Shouldn't it be this way? And this is only speculation. CU counts for consumer products are kept in deepest secret, for now.
 

randomhero

Member
Apr 28, 2020
180
247
86
I am leaning towards 36,60 and 80 CUs with 256 and 384 bit buses.
All savings improved process brings will be gobbled up by additional RT hardware and probably cache.
 

DisEnchantment

Golden Member
Mar 3, 2017
1,587
5,703
136
Also what has really been very ambiguous is that AMD now suddenly calls everything 7nm. This is done on purpose for sure.
And also TSMC is calling N7, N7+, N7P, N6 as "7nm family" and a customer can call their products 7nm as long as it is one of these.
Additionally, there are HD and HP cell libraries to throw in the mix.

Now it is anybody's guess.

And in that also the cpu cores, all i/o (pcie, usb, ...), special sound units, ms own mojo, ...

My math is different than yours, assuming a fixed 120mm2 for the uncore leaving the rest just for the units, would leave:
Navi21* - 505mm^2 = 100CUs
Navi22 - 340mm^2 = 64CUs
Navi23 - 240mm^2 = 40CUs

Used the XSX has reference with 200mm2 for units.
*Two different memory types supported on this one.

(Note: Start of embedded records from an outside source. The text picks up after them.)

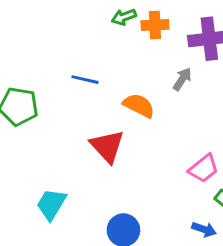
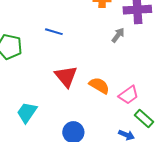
orange semicircle: (139, 106) -> (99, 86), moved

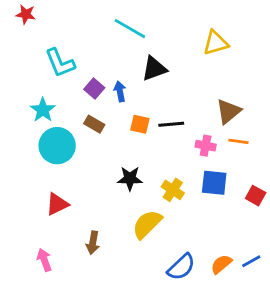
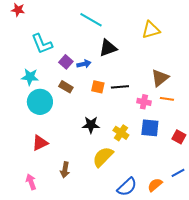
blue arrow: (120, 91) -> (84, 64), turned 88
cyan star: (43, 110) -> (30, 77), turned -30
blue line: (251, 261) -> (178, 173), moved

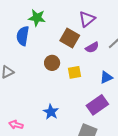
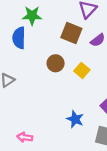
yellow square: (74, 72) -> (82, 70), turned -32
blue star: (51, 112) -> (75, 119), moved

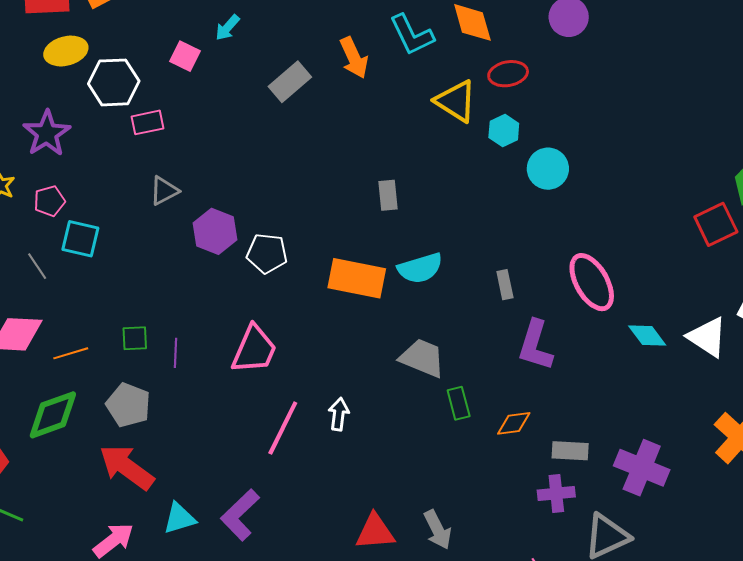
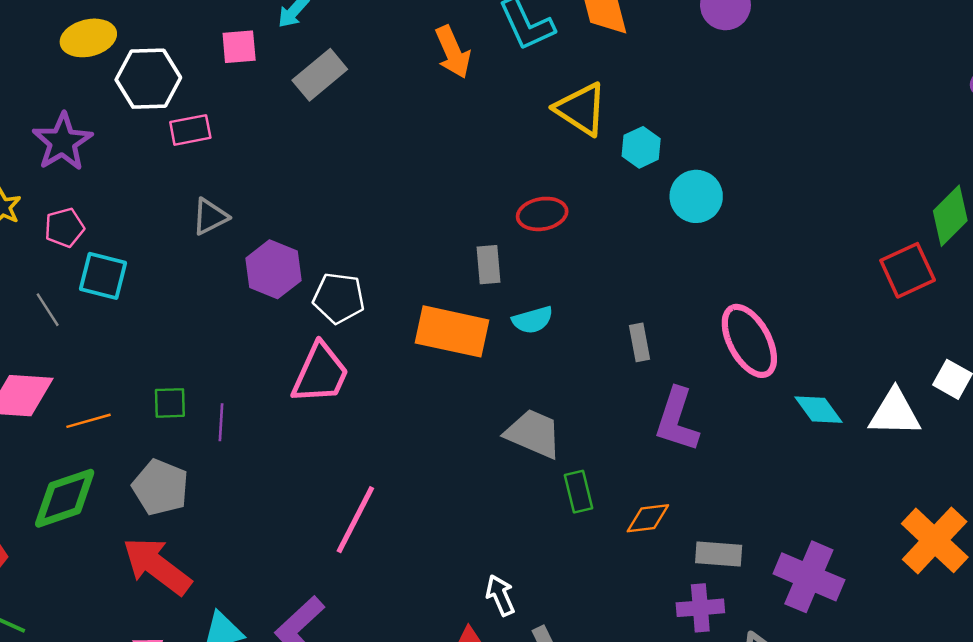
pink square: (185, 56) -> (239, 47), turned -32
red ellipse: (508, 74) -> (542, 214), moved
gray rectangle: (290, 82) -> (320, 75), moved
gray rectangle: (388, 195) -> (488, 265), moved
cyan semicircle: (420, 268) -> (533, 320), size x0.7
white triangle: (707, 337) -> (895, 413), turned -33
pink trapezoid: (254, 349) -> (320, 373), moved
white arrow: (339, 414) -> (500, 595), moved, turned -32

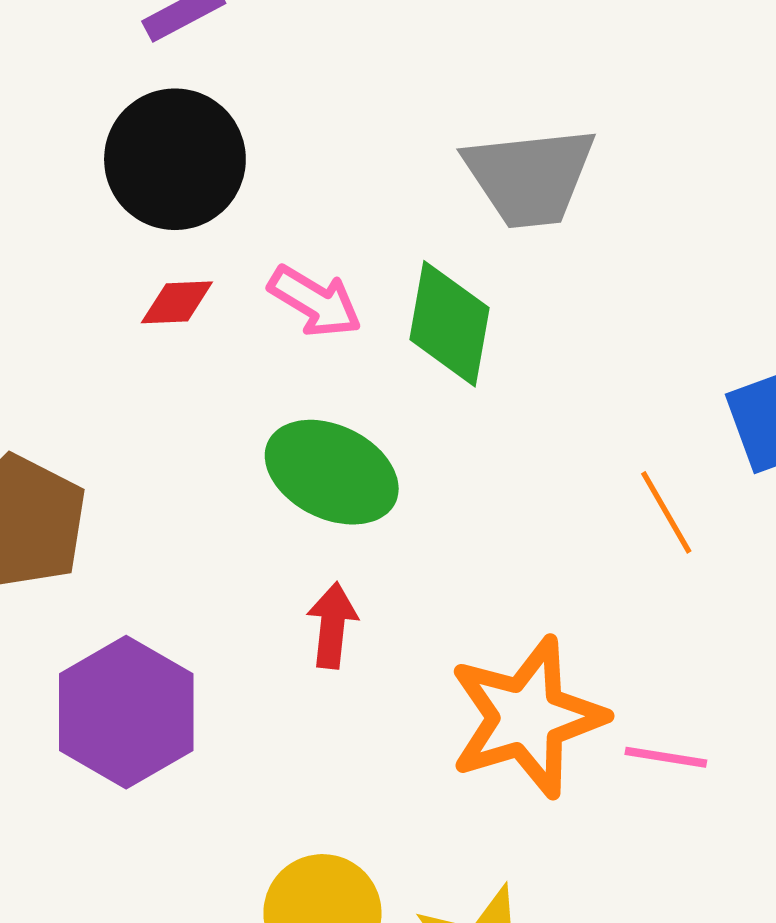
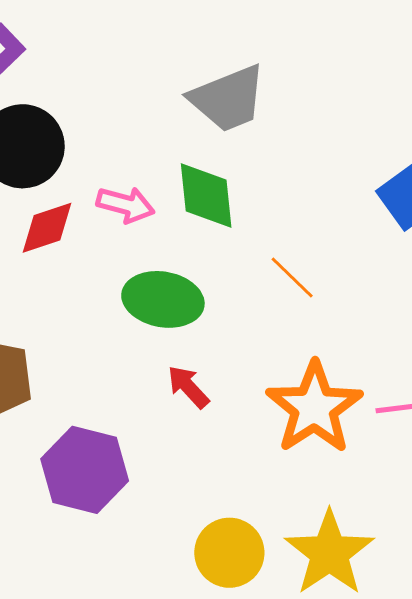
red diamond: (177, 302) -> (47, 228), size x1.4
orange line: (666, 512) -> (292, 277), moved
red arrow: (332, 625) -> (188, 387), turned -33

Indeed a more sensible approach is to get the XSX die shot and remove the rest except Mem controllers and CU arrays. but we don;t have.

I am leaning towards 36,60 and 80 CUs with 256 and 384 bit buses.
All savings improved process brings will be gobbled up by additional RT hardware and probably cache.

RDNA2's RT HW is inside the CU. 4 each in one CU.
Cache config could indeed be different.